ORDB Frequently Asked Questions
What is the Olfactory Receptor Database?
The Olfactory Receptor Database is hosted in senselab.med.yale.edu, in one of
the Windows NT servers of the Yale Center for Medical Informatics, communicating
using active server page technology with the main Oracle database of Yale
University School of Medicine, which stores the actual ORDB data. The database
aims to house all of the known olfactory receptor and chemoreceptor sequences in
both nucleotide and amino acid form and serves four main purposes:
- It is a repository of olfactory receptor sequences.
- It provides tools for sequence analysis.
- It supports similarity searches (screens) which reduces duplicate work.

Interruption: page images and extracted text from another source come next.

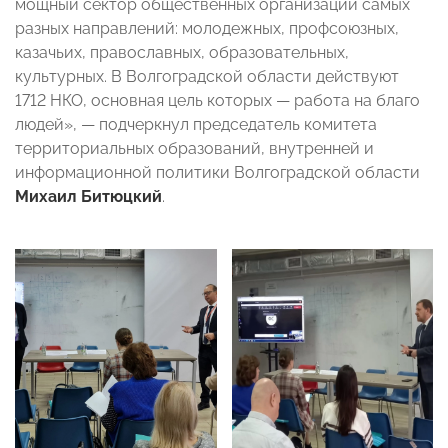
мощный сектор общественных организаций самых
разных направлений: молодежных, профсоюзных,
казачьих, православных, образовательных,
культурных. В Волгоградской области действуют
1712 НКО, основная цель которых — работа на благо
людей», — подчеркнул председатель комитета
территориальных образований, внутренней и
информационной политики Волгоградской области
Михаил Битюцкий
.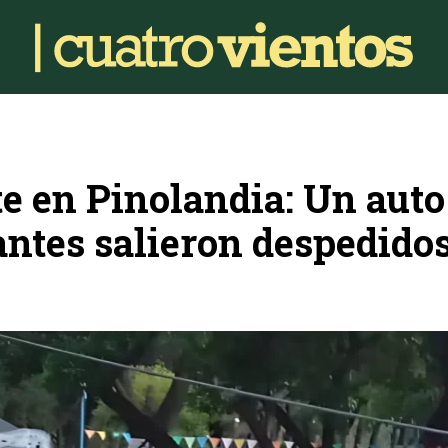
e en Pinolandia: Un auto
antes salieron despedido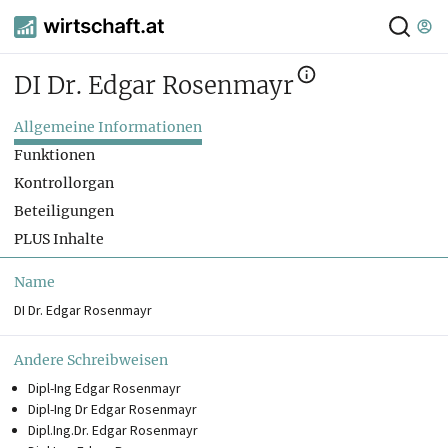
DI Dr. Edgar Rosenmayr
Allgemeine Informationen
Funktionen
Kontrollorgan
Beteiligungen
PLUS Inhalte
Name
DI Dr. Edgar Rosenmayr
Andere Schreibweisen
Dipl-Ing Edgar Rosenmayr
Dipl-Ing Dr Edgar Rosenmayr
Dipl.Ing.Dr. Edgar Rosenmayr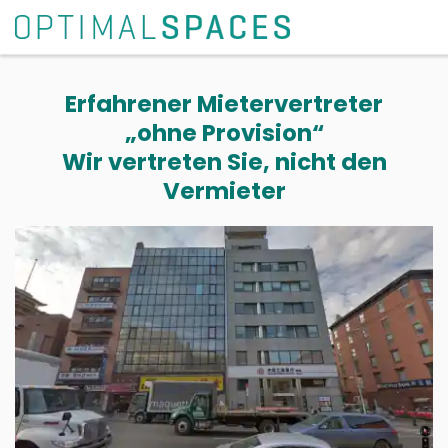
Erfahrener Mietervertreter
„ohne Provision“
Wir vertreten Sie, nicht den
Vermieter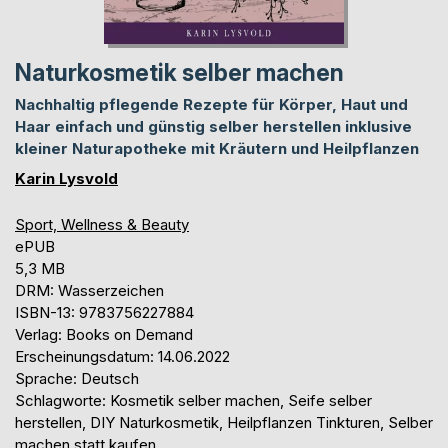
Naturkosmetik selber machen
Nachhaltig pflegende Rezepte für Körper, Haut und
Haar einfach und günstig selber herstellen inklusive
kleiner Naturapotheke mit Kräutern und Heilpflanzen
Karin Lysvold
Sport, Wellness & Beauty
ePUB
5,3 MB
DRM: Wasserzeichen
ISBN-13: 9783756227884
Verlag: Books on Demand
Erscheinungsdatum: 14.06.2022
Sprache: Deutsch
Schlagworte: Kosmetik selber machen, Seife selber
herstellen, DIY Naturkosmetik, Heilpflanzen Tinkturen, Selber
machen statt kaufen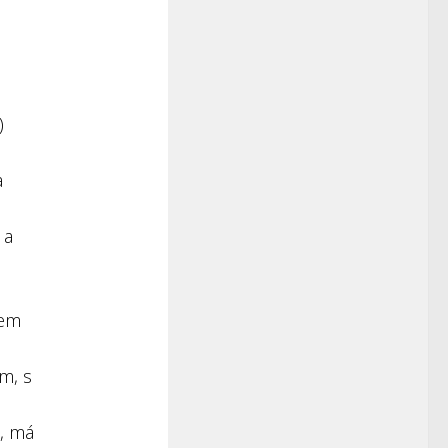
)
a
 a
lem
m, s
h, má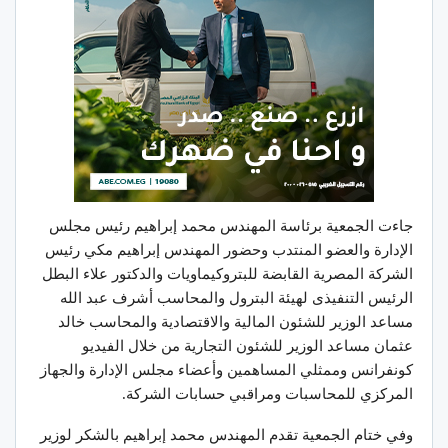
جاءت الجمعية برئاسة المهندس محمد إبراهيم رئيس مجلس
الإدارة والعضو المنتدب وحضور المهندس إبراهيم مكي رئيس
الشركة المصرية القابضة للبتروكيماويات والدكتور علاء البطل
الرئيس التنفيذى لهيئة البترول والمحاسب أشرف عبد الله
مساعد الوزير للشئون المالية والاقتصادية والمحاسب خالد
عثمان مساعد الوزير للشئون التجارية من خلال الفيديو
كونفرانس وممثلي المساهمين وأعضاء مجلس الإدارة والجهاز
المركزي للمحاسبات ومراقبي حسابات الشركة.
وفي ختام الجمعية تقدم المهندس محمد إبراهيم بالشكر لوزير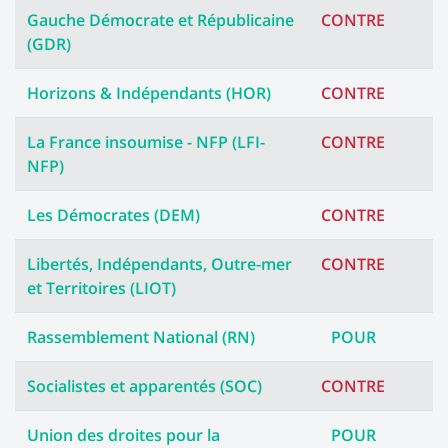
Gauche Démocrate et Républicaine
CONTRE
(GDR)
Horizons & Indépendants (HOR)
CONTRE
La France insoumise - NFP (LFI-
CONTRE
NFP)
Les Démocrates (DEM)
CONTRE
Libertés, Indépendants, Outre-mer
CONTRE
et Territoires (LIOT)
Rassemblement National (RN)
POUR
Socialistes et apparentés (SOC)
CONTRE
Union des droites pour la
POUR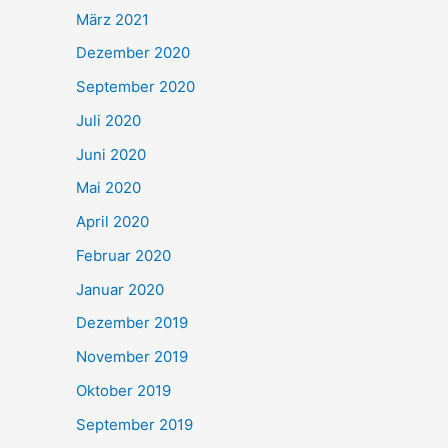
März 2021
Dezember 2020
September 2020
Juli 2020
Juni 2020
Mai 2020
April 2020
Februar 2020
Januar 2020
Dezember 2019
November 2019
Oktober 2019
September 2019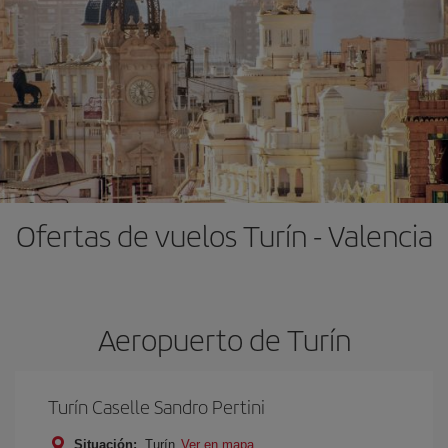
Ofertas de vuelos Turín - Valencia
Aeropuerto de Turín
Turín Caselle Sandro Pertini
Situación:
Turín
Ver en mapa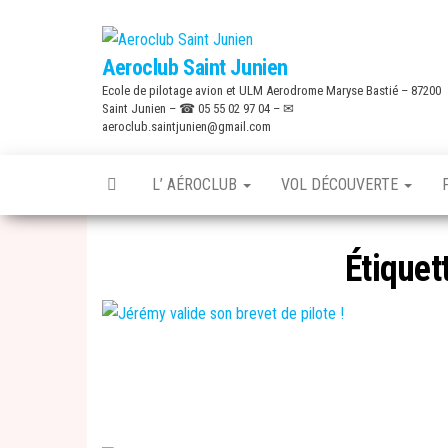
Skip
to
Aeroclub Saint Junien
the
Ecole de pilotage avion et ULM Aerodrome Maryse Bastié – 87200
content
Saint Junien – ☎ 05 55 02 97 04 – ✉
aeroclub.saintjunien@gmail.com
L’ AÉROCLUB
VOL DÉCOUVERTE
Étiquet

- It provides links to other types of receptor information, e.g. 3D models.
Who can use the database?
The database is accessible to two classes of users:
- General public www users have full access to all the public
sequences, models and resources in the database.
- Source laboratories are the laboratories that clone olfactory
receptors and submit sequences in the private or public database. They can
search any sequence they deposited to the database against any private or
public sequence in the database. This user level is suited for laboratories
that are actively cloning olfactory receptors. [Apply]
What tools are available?
We have recently added a new feature to enable users to manipulate
visually the molecular models of olfactory receptors. This program
needs a chime plugin which is available for Windows and MacIntosh
systems and Netscape and Internet Explorer (not all versions).
The chime plug-in can be obtained from
The database houses records of olfactory receptors that include both amino
acid and nucleotide sequences as well as links to bibliographic and clonning
laboratory information. It is updated weekly to insure accurate and up to date
information. The public records can be searched
using keywords. Sequence similarity searches of the public records can be
performed by all members of the ORDB user group using a locally available BLAST
search engine. Sourse laboratories may additionally screen both the private and
the public database using BLAST for similar sequences to their private
sequences. BLAST screens all sequences in ORDB and returns a list of the closest
matches. Sequences are listed along with the source lab, source organism, and
various ways to get in contact with the source lab. If the receptors identified
by BLAST are public, there are direct links to their sequences that can be
accessed for comparison. If they are private only the names and addresses of the
source lab and the species is revealed, ensuring the security of each lab's
What are the responsibilities of the Source Laboratories?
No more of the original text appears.